Of course, spout needs to consider the failure of the message and retry or discard the message accordingly.

NOTE: Each message you process is either confirmed or failed. Storm uses memory to track each group, so if you don't call both methods, the task will eventually run out of memory.

Multiple data streams

A bolt can use emit (streamId, tuple) to distribute tuples to multiple streams, where the argument streamId is a string used to identify the stream.

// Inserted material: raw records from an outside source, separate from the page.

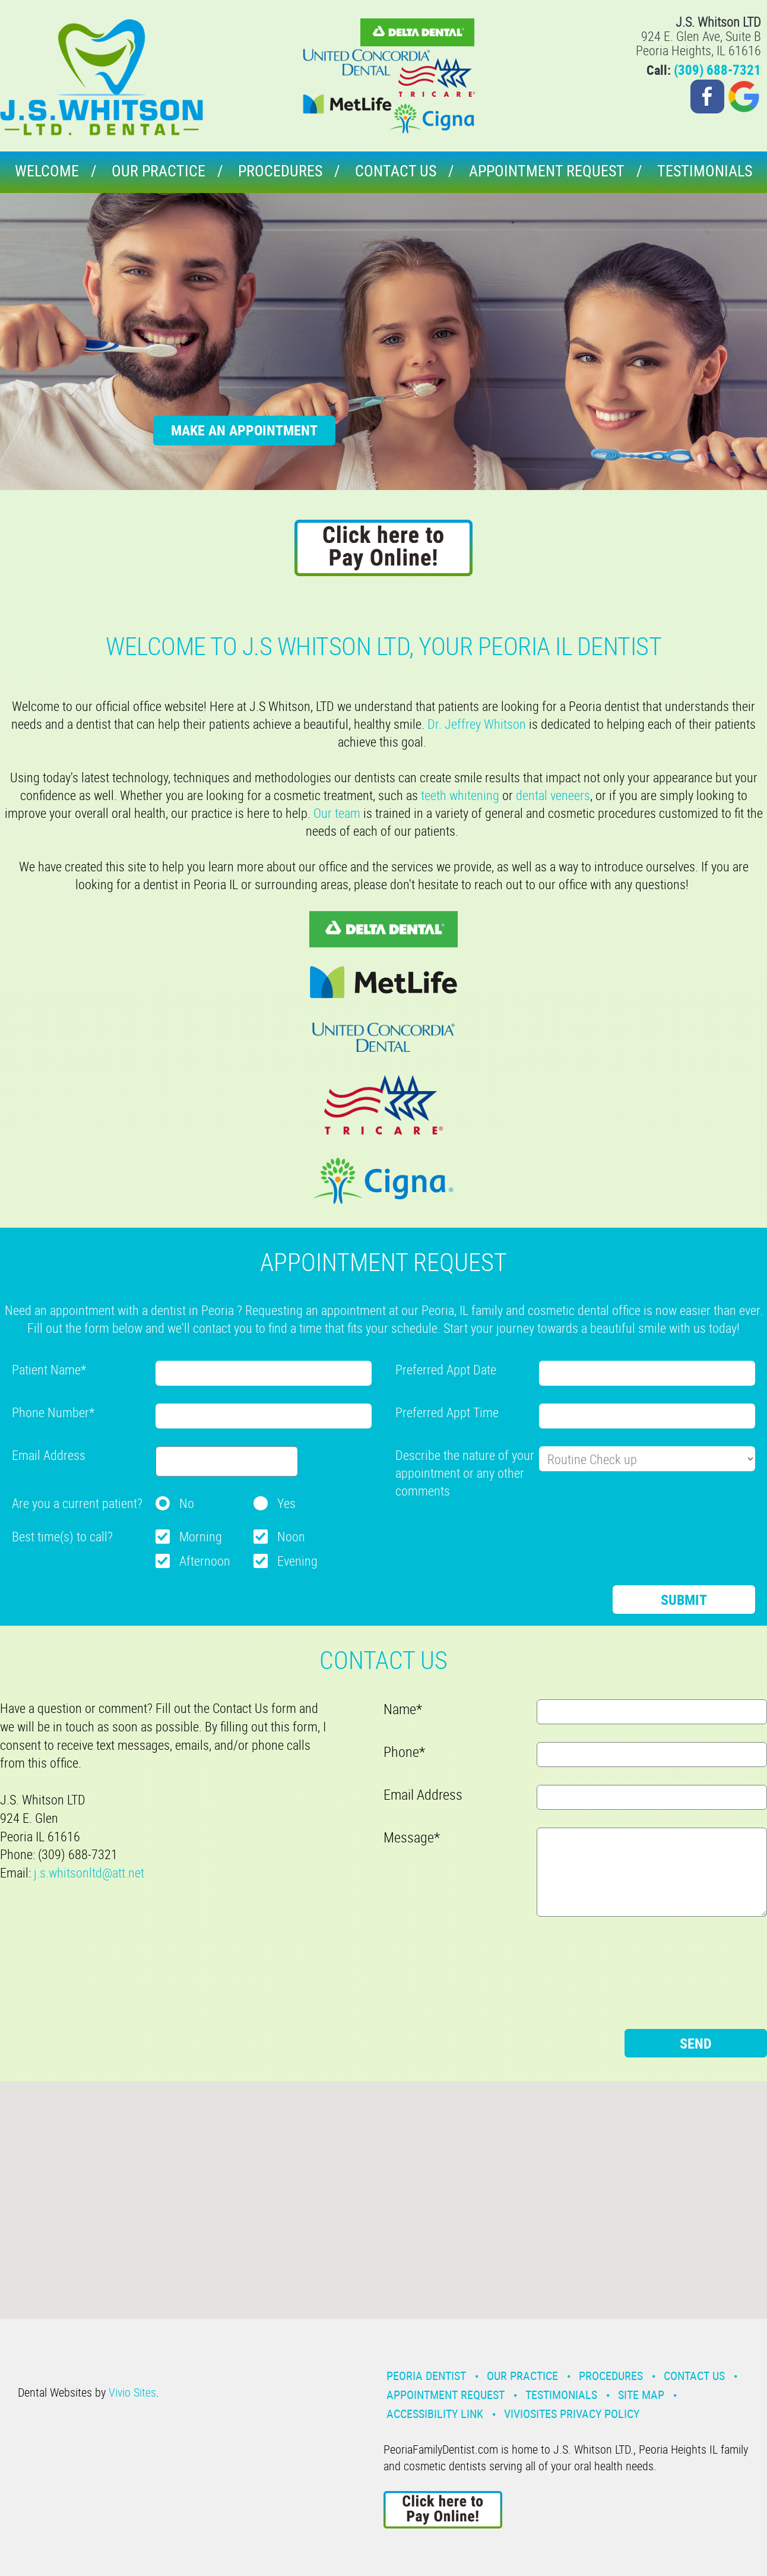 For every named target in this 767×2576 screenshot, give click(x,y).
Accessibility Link (434, 2414)
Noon (291, 1536)
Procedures (280, 170)
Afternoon (204, 1560)
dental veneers (553, 795)
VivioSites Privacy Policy (571, 2414)
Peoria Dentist (426, 2376)
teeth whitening (460, 795)
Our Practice (158, 170)
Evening (297, 1560)
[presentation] (485, 1532)
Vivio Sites (132, 2392)
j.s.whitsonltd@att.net (89, 1872)
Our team (336, 812)
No (186, 1503)
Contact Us (395, 170)
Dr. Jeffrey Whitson (476, 723)
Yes (286, 1503)
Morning (200, 1536)
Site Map (641, 2395)
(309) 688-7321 (717, 70)
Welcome (47, 170)
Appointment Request (547, 170)
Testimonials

You can then decide at TopologyBuilder which stream subscribes to it.

Multi-anchoring

In order to connect or aggregate data streams with bolts, you need to buffer tudgies with memory. T o ensure that the message is complete in this scenario, you have to anchor the stream to multiple groups. You can pass in a list of d'ites to the emit method to achieve your goal.

...
List anchors = new ArrayList();
anchors.add(tuple1);
anchors.add(tuple2);
collector.emit(anchors, values);
...  

In this way, bolt calls the ack or fail method at any time, notifies the message tree, and all related spouts are notified because the stream anchors multiple tuus.

Use IBasicBolt to confirm automatically

As you may have noticed, message confirmation is required in many cases. S imply put, Storm provides another interface for implementing bolt, IBasicBolt. For objects of the implementation class of the interface, the ack method is automatically called after the execute method is executed.

class SplitSentence extends BaseBasicBolt {
    public void execute(Tuple tuple, BasicOutputCollector collector) {
        String sentence = tuple.getString(0);
        for(String word : sentence.split(" ")) {
            collector.emit(new Values(word));
        }
}

    public void declareOutputFields(OutputFieldsDeclarer declarer) {
        declarer.declare(new Fields("word"));
    }
}  

NOTE: BasicOutputCollector, which distributes messages, is automatically anchored to the metagroup that is passed in as an argument.